Extracted page text data

· · ·

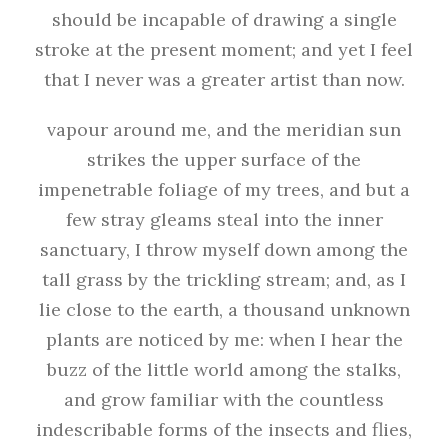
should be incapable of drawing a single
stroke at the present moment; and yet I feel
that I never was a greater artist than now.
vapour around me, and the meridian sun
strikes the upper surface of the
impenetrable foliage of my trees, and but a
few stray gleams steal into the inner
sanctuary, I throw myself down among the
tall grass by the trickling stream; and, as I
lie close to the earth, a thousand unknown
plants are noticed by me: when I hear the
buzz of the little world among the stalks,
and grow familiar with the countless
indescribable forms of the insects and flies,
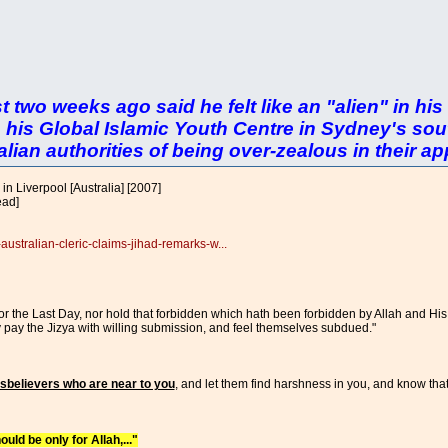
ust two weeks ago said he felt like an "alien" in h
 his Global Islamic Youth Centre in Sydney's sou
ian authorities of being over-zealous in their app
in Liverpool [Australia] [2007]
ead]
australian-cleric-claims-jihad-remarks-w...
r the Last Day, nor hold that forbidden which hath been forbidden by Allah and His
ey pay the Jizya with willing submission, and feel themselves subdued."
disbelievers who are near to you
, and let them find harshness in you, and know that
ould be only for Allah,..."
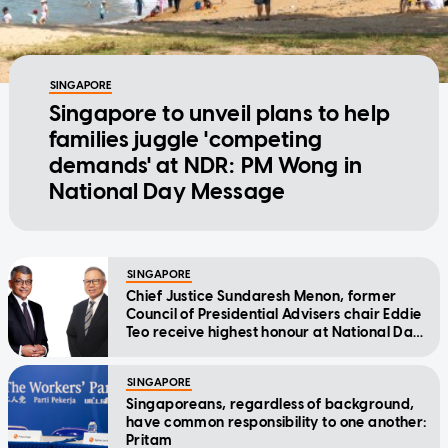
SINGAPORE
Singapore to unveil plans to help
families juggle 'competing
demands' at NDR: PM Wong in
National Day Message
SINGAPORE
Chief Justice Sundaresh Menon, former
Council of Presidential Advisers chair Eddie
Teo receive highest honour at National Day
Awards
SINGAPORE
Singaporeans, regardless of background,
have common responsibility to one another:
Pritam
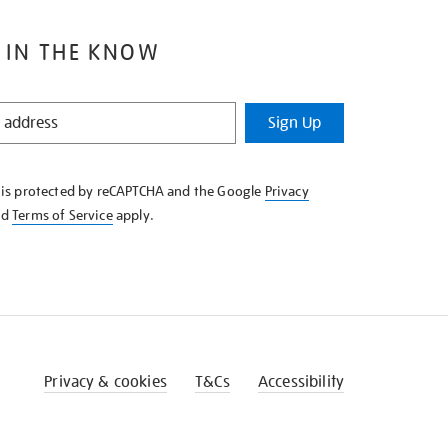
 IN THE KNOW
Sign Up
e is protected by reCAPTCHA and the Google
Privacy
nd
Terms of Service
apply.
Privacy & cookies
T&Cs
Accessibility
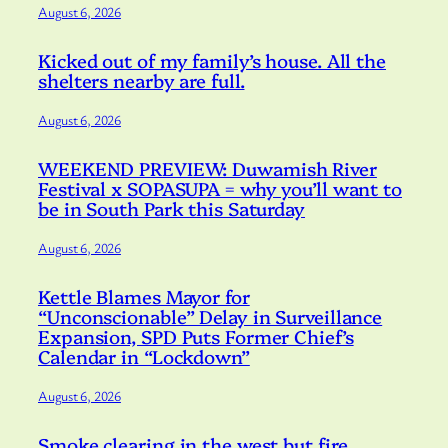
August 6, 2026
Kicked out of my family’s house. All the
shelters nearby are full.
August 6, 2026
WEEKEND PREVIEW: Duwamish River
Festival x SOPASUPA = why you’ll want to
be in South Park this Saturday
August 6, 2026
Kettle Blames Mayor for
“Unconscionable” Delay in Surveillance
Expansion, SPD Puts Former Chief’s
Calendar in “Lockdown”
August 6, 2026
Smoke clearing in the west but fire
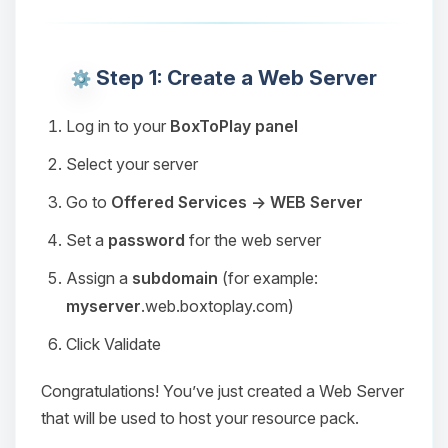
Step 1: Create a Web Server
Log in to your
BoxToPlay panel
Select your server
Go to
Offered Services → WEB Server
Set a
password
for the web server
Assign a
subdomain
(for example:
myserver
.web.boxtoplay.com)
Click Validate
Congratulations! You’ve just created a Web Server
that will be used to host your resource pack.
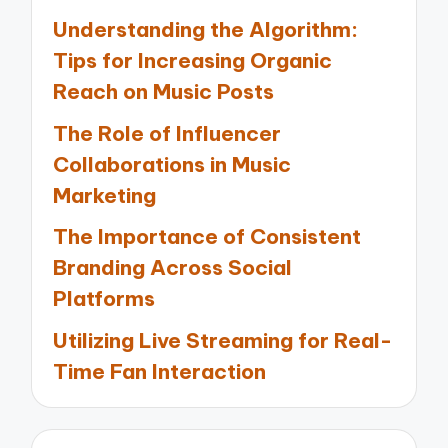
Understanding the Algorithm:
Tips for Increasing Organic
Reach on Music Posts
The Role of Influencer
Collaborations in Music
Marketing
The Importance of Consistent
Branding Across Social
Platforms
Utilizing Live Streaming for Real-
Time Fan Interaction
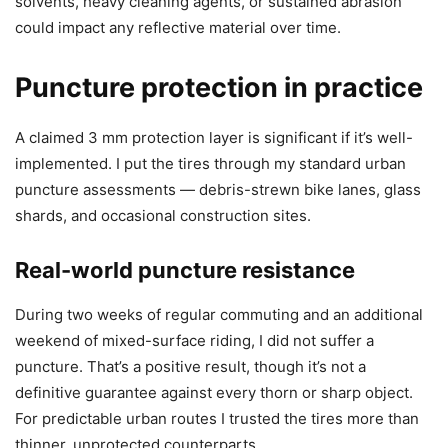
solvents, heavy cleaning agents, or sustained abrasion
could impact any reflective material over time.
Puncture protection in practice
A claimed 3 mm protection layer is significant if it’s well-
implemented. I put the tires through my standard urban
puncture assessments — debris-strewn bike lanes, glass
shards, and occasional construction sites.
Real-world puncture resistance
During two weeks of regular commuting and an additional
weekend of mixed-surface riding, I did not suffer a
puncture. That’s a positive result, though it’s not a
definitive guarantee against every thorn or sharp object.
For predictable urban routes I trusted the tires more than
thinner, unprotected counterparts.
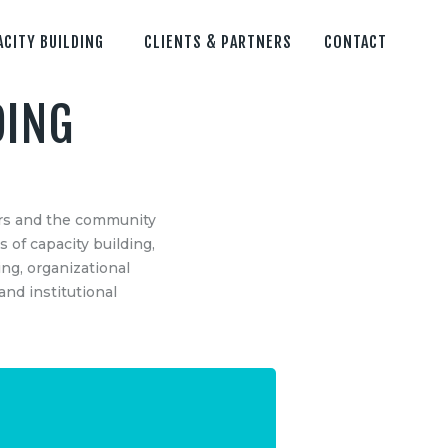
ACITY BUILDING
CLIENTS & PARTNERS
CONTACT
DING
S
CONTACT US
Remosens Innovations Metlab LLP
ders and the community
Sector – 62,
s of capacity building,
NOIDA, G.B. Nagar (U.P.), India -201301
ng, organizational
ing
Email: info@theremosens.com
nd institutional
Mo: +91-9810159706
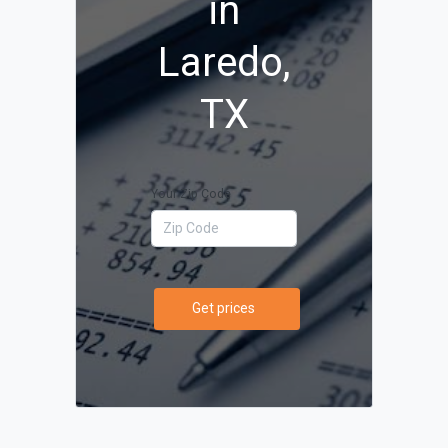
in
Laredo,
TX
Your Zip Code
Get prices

· · ·

## How to complete this task
Once the pictures are set aside, what is needed is the lines from the line with "s of capacity" through the end of the data, written out exactly and alone.

## Output below
s of capacity building,
NOIDA, G.B. Nagar (U.P.), India -201301
ng, organizational
ing
Email: info@theremosens.com
nd institutional
Mo: +91-9810159706
in
Laredo,
TX
Your Zip Code
Get prices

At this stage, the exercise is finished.